Plan 28 is now accepting donations to build a computer

Monday, 29 October, 2012

An extraordinary 10-year project named Plan 28 to build the world’s first “computer” is now accepting donations via the JustGiving crowdfunding site. It will cost £250,000 to build the steam-powered Analytical Engine designed by Charles Babbage in the mid-19th century. The project, by the way, takes its name from “Plan 28” after the most comprehensive of the 100 blueprints for the “computer” drawn up by Babbage.

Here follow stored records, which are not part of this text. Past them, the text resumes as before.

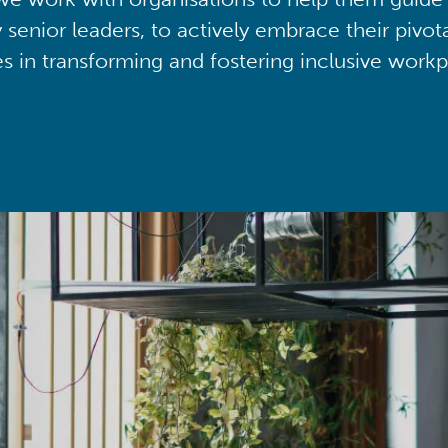
y senior leaders, to actively embrace their pivot
ies in transforming and fostering inclusive workp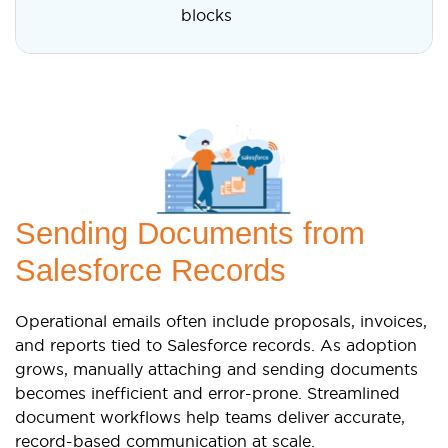
blocks
Sending Documents from
Salesforce Records
Operational emails often include proposals, invoices,
and reports tied to Salesforce records. As adoption
grows, manually attaching and sending documents
becomes inefficient and error-prone. Streamlined
document workflows help teams deliver accurate,
record-based communication at scale.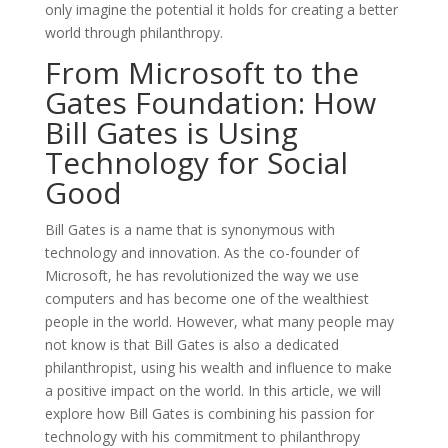
only imagine the potential it holds for creating a better
world through philanthropy.
From Microsoft to the
Gates Foundation: How
Bill Gates is Using
Technology for Social
Good
Bill Gates is a name that is synonymous with
technology and innovation. As the co-founder of
Microsoft, he has revolutionized the way we use
computers and has become one of the wealthiest
people in the world. However, what many people may
not know is that Bill Gates is also a dedicated
philanthropist, using his wealth and influence to make
a positive impact on the world. In this article, we will
explore how Bill Gates is combining his passion for
technology with his commitment to philanthropy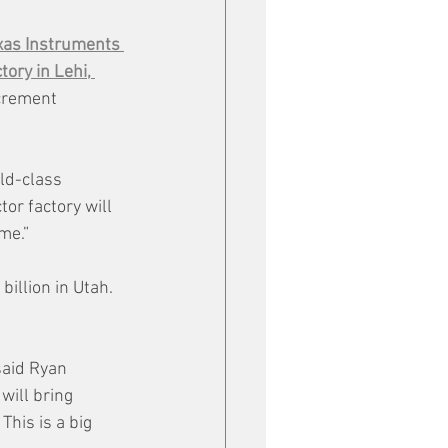
xas Instruments 
ory in Lehi, 
crement 
ld-class 
or factory will 
me.”
illion in Utah. 
said Ryan 
will bring 
This is a big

Because there was no demand for Babbage’s machine, the world had to wait for ENIAC (Electronic Numerical Integrator And Computer) to do the business, as it were. That was in 1946. The mainframe monster begat slightly smaller offspring, among them the UNIVAC (UNIVersal Automatic Computer), which was used in processing the US census of 1950 and then went on to confound the pollsters by predicting that Dwight Eisenhower (Republican) would trounce Adlai Stevenson (Democrat) in the 1952 presidential election. Sixty years later, Mitt Romney stands ready to repeat this historic feat.

But back to the colossus of the mainframe. It really was the 800 pound gorilla in the room because of the vast number of vacuum tubes used as switches for its logic circuits. These were very expensive, and they produced a lot of heat, too. What to do? The solution was a device developed by a team at Bell Labs in 1947 that earned them the Nobel Prize for Physics in 1956. Thanks to Shockley, Bardeen and Brattain, computers shrunk from the size of a house to being as big as a fridge.